§ **Excerpted data**:
▬▬▬

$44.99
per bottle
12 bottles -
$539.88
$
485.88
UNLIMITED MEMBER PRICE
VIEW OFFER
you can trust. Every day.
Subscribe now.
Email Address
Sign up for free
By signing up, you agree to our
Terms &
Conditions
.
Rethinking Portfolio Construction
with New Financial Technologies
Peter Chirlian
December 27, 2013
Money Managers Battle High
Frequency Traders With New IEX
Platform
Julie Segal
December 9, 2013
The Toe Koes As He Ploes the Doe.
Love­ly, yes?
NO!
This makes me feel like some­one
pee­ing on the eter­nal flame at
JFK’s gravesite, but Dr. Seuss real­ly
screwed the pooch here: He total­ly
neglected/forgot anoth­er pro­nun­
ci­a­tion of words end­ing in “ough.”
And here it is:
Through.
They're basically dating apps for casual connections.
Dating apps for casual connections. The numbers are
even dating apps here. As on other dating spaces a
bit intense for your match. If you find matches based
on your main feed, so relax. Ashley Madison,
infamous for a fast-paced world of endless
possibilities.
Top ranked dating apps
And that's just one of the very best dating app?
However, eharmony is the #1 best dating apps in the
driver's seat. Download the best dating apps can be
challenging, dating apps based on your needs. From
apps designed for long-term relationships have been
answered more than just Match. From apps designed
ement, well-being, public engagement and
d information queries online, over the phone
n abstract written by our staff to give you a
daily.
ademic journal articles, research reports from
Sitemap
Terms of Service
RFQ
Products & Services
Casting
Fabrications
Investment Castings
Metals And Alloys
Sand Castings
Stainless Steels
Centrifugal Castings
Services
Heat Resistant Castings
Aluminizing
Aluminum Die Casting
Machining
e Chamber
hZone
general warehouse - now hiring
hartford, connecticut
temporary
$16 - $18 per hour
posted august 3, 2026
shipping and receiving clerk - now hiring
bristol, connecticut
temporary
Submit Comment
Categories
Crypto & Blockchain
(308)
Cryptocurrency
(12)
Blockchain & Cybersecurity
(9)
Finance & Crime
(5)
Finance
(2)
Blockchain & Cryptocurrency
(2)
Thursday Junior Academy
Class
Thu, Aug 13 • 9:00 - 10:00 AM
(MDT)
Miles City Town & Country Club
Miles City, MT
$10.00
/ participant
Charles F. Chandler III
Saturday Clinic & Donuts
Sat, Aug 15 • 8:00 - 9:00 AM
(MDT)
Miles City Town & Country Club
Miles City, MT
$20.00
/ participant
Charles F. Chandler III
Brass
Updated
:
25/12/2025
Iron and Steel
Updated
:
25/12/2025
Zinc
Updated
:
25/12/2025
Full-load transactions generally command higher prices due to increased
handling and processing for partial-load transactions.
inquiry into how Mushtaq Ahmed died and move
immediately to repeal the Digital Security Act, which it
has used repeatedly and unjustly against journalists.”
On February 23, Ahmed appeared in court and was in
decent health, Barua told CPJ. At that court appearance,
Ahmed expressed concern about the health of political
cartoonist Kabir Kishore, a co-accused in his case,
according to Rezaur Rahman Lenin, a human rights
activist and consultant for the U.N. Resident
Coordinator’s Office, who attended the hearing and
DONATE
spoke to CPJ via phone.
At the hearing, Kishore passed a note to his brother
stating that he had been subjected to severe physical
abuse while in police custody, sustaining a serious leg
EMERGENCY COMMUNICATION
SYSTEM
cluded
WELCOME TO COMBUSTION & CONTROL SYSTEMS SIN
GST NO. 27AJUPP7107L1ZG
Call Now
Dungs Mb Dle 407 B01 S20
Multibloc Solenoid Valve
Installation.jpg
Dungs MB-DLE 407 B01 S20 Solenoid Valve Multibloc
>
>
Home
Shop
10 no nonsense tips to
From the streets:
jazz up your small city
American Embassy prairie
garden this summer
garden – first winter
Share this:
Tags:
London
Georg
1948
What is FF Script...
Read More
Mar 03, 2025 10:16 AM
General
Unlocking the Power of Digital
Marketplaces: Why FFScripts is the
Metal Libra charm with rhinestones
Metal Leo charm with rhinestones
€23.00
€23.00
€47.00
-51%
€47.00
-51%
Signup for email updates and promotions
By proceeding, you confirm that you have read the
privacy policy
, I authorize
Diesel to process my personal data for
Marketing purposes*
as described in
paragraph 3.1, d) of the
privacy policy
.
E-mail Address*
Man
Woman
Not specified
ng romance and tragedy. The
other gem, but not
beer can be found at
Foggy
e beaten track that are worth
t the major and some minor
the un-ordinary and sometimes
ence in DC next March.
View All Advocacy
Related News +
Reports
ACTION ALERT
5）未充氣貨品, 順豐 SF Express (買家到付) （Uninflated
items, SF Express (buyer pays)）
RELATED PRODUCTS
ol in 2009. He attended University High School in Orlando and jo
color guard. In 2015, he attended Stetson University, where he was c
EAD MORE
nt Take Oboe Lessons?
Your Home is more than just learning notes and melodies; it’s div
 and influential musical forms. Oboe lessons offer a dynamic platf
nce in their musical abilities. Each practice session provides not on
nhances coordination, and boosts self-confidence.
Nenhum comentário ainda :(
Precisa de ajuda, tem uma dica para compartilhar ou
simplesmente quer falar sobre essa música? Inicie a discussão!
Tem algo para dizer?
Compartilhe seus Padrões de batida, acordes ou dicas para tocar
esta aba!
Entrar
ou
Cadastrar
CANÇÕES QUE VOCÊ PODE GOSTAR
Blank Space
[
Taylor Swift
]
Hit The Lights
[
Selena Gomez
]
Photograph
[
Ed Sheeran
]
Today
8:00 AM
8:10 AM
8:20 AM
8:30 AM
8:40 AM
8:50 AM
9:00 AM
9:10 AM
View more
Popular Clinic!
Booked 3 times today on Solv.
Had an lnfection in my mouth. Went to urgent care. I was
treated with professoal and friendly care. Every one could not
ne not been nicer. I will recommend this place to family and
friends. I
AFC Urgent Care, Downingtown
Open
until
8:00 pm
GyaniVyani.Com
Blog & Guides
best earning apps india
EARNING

▬▬▬

§ **What you will do**: Lines in the listing that include the word "Oboe": how many are there? Give the number alone.

§ **Solution to this problem**: 2